# TASK ITEM
Return all the entries exactly, keeping pictures out.
-- RECORD EXCERPTS follows --
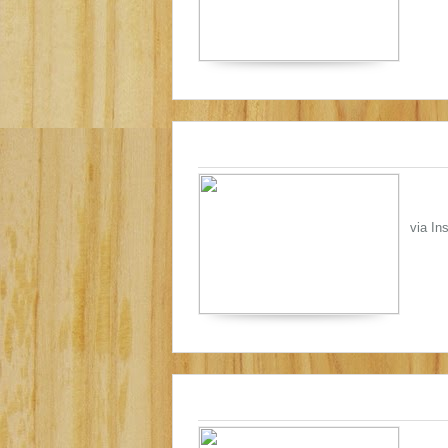
via In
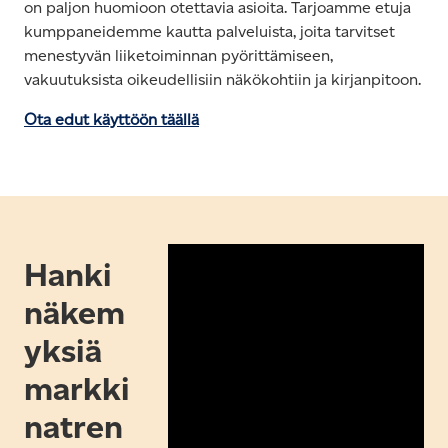
on paljon huomioon otettavia asioita. Tarjoamme etuja
kumppaneidemme kautta palveluista, joita tarvitset
menestyvän liiketoiminnan pyörittämiseen,
vakuutuksista oikeudellisiin näkökohtiin ja kirjanpitoon.
Ota edut käyttöön täällä
Hanki
näkem
yksiä
markki
natren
-- RECORD EXCERPTS concluded --
# WRITTEN RESPONSE
via In
on paljon huomioon otettavia asioita. Tarjoamme etuja
kumppaneidemme kautta palveluista, joita tarvitset
menestyvän liiketoiminnan pyörittämiseen,
vakuutuksista oikeudellisiin näkökohtiin ja kirjanpitoon.
Ota edut käyttöön täällä
Hanki
näkem
yksiä
markki
natren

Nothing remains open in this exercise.